Required work: The lines below must be transcribed exactly as given, with the images removed.

Top of Source records

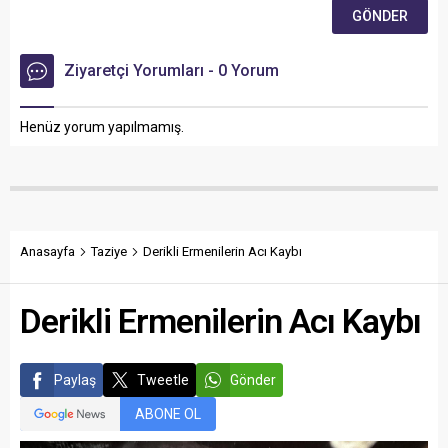
Ziyaretçi Yorumları - 0 Yorum
Henüz yorum yapılmamış.
Anasayfa
Taziye
Derikli Ermenilerin Acı Kaybı
Derikli Ermenilerin Acı Kaybı
Paylaş
Tweetle
Gönder
ABONE OL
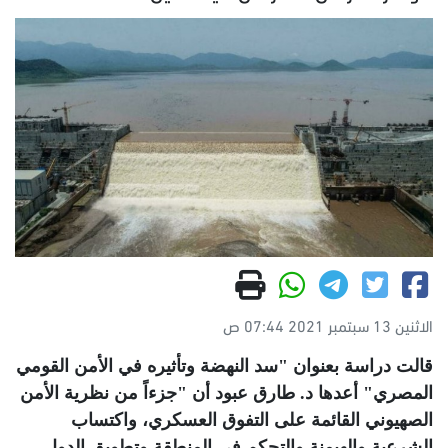
الاثنين 13 سبتمبر 2021 07:44 ص
قالت دراسة بعنوان "سد النهضة وتأثيره في الأمن القومي
المصري" أعدها د. طارق عبود أن "جزءاً من نظرية الأمن
الصهيوني القائمة على التفوق العسكري، واكتساب
الشرعية والهيمنة والتحكم في المنطقة وتطويق الدول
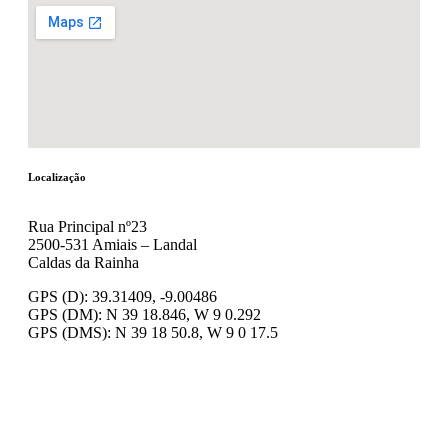
Localização
Rua Principal nº23
2500-531 Amiais – Landal
Caldas da Rainha
GPS (D): 39.31409, -9.00486
GPS (DM): N 39 18.846, W 9 0.292
GPS (DMS): N 39 18 50.8, W 9 0 17.5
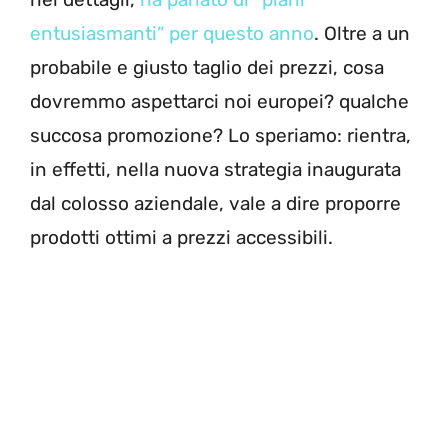
entusiasmanti” per questo anno
. Oltre a un
probabile e giusto taglio dei prezzi, cosa
dovremmo aspettarci noi europei? qualche
succosa promozione? Lo speriamo: rientra,
in effetti, nella nuova strategia inaugurata
dal colosso aziendale, vale a dire proporre
prodotti ottimi a prezzi accessibili.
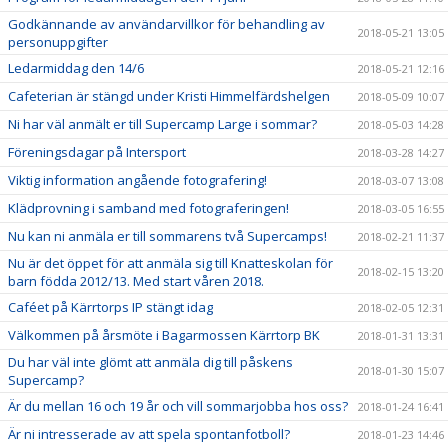
Godkännande av användarvillkor för behandling av
2018-05-21 13:05
personuppgifter
Ledarmiddag den 14/6
2018-05-21 12:16
Cafeterian är stängd under Kristi Himmelfärdshelgen
2018-05-09 10:07
Ni har väl anmält er till Supercamp Large i sommar?
2018-05-03 14:28
Föreningsdagar på Intersport
2018-03-28 14:27
Viktig information angående fotografering!
2018-03-07 13:08
Klädprovning i samband med fotograferingen!
2018-03-05 16:55
Nu kan ni anmäla er till sommarens två Supercamps!
2018-02-21 11:37
Nu är det öppet för att anmäla sig till Knatteskolan för
2018-02-15 13:20
barn födda 2012/13. Med start våren 2018.
Caféet på Kärrtorps IP stängt idag
2018-02-05 12:31
Välkommen på årsmöte i Bagarmossen Kärrtorp BK
2018-01-31 13:31
Du har väl inte glömt att anmäla dig till påskens
2018-01-30 15:07
Supercamp?
Är du mellan 16 och 19 år och vill sommarjobba hos oss?
2018-01-24 16:41
Är ni intresserade av att spela spontanfotboll?
2018-01-23 14:46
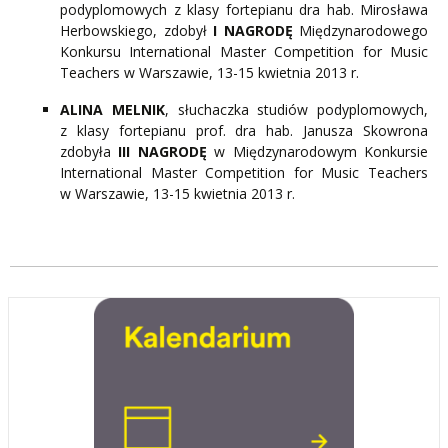
podyplomowych z klasy fortepianu dra hab. Mirosława
Herbowskiego, zdobył
I NAGRODĘ
Międzynarodowego
Konkursu International Master Competition for Music
Teachers w Warszawie, 13-15 kwietnia 2013 r.
ALINA MELNIK
, słuchaczka studiów podyplomowych,
z klasy fortepianu prof. dra hab. Janusza Skowrona
zdobyła
III NAGRODĘ
w Międzynarodowym Konkursie
International Master Competition for Music Teachers
w Warszawie, 13-15 kwietnia 2013 r.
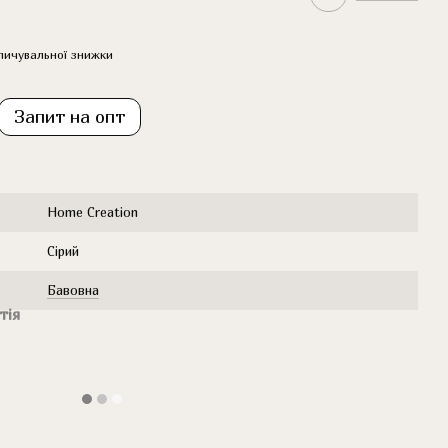
пичувальної знижки
Запит на опт
Home Creation
Сірий
Бавовна
тія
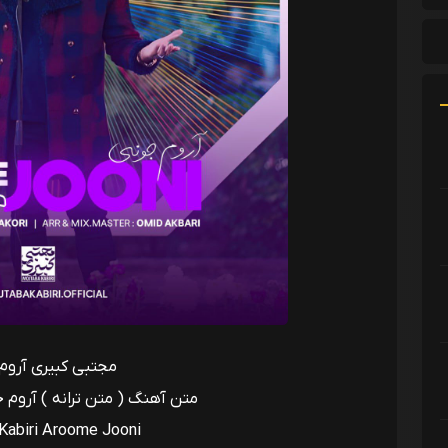
مجتبی کبیری آروم
متن آهنگ ( متن ترانه ) آروم 
Kabiri Aroome Jooni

Bottom of Source records

Exercise result:
Ziyaretçi Yorumları - 0 Yorum
Henüz yorum yapılmamış.
Anasayfa
Taziye
Derikli Ermenilerin Acı Kaybı
Derikli Ermenilerin Acı Kaybı
Paylaş
Tweetle
Gönder
ABONE OL
الاثنين 13 سبتمبر 2021 07:44 ص
قالت دراسة بعنوان "سد النهضة وتأثيره في الأمن القومي
المصري" أعدها د. طارق عبود أن "جزءاً من نظرية الأمن
الصهيوني القائمة على التفوق العسكري، واكتساب
الشرعية والهيمنة والتحكم في المنطقة وتطويق الدول
Localização
Rua Principal nº23
2500-531 Amiais – Landal
Caldas da Rainha
GPS (D): 39.31409, -9.00486
GPS (DM): N 39 18.846, W 9 0.292
GPS (DMS): N 39 18 50.8, W 9 0 17.5
entusiasmanti” per questo anno
. Oltre a un
probabile e giusto taglio dei prezzi, cosa
dovremmo aspettarci noi europei? qualche
succosa promozione? Lo speriamo: rientra,
in effetti, nella nuova strategia inaugurata
dal colosso aziendale, vale a dire proporre
prodotti ottimi a prezzi accessibili.
Godkännande av användarvillkor för behandling av
2018-05-21 13:05
personuppgifter
Ledarmiddag den 14/6
2018-05-21 12:16
Cafeterian är stängd under Kristi Himmelfärdshelgen
2018-05-09 10:07
Ni har väl anmält er till Supercamp Large i sommar?
2018-05-03 14:28
Föreningsdagar på Intersport
2018-03-28 14:27
Viktig information angående fotografering!
2018-03-07 13:08
Klädprovning i samband med fotograferingen!
2018-03-05 16:55
Nu kan ni anmäla er till sommarens två Supercamps!
2018-02-21 11:37
Nu är det öppet för att anmäla sig till Knatteskolan för
2018-02-15 13:20
barn födda 2012/13. Med start våren 2018.
Caféet på Kärrtorps IP stängt idag
2018-02-05 12:31
Välkommen på årsmöte i Bagarmossen Kärrtorp BK
2018-01-31 13:31
Du har väl inte glömt att anmäla dig till påskens
2018-01-30 15:07
Supercamp?
Är du mellan 16 och 19 år och vill sommarjobba hos oss?
2018-01-24 16:41
Är ni intresserade av att spela spontanfotboll?
2018-01-23 14:46
podyplomowych z klasy fortepianu dra hab. Mirosława
Herbowskiego, zdobył
I NAGRODĘ
Międzynarodowego
Konkursu International Master Competition for Music
Teachers w Warszawie, 13-15 kwietnia 2013 r.
ALINA MELNIK
, słuchaczka studiów podyplomowych,
z klasy fortepianu prof. dra hab. Janusza Skowrona
zdobyła
III NAGRODĘ
w Międzynarodowym Konkursie
International Master Competition for Music Teachers
w Warszawie, 13-15 kwietnia 2013 r.
пичувальної знижки
Запит на опт
Home Creation
Сірий
Бавовна
тія
مجتبی کبیری آروم
متن آهنگ ( متن ترانه ) آروم 
Kabiri Aroome Jooni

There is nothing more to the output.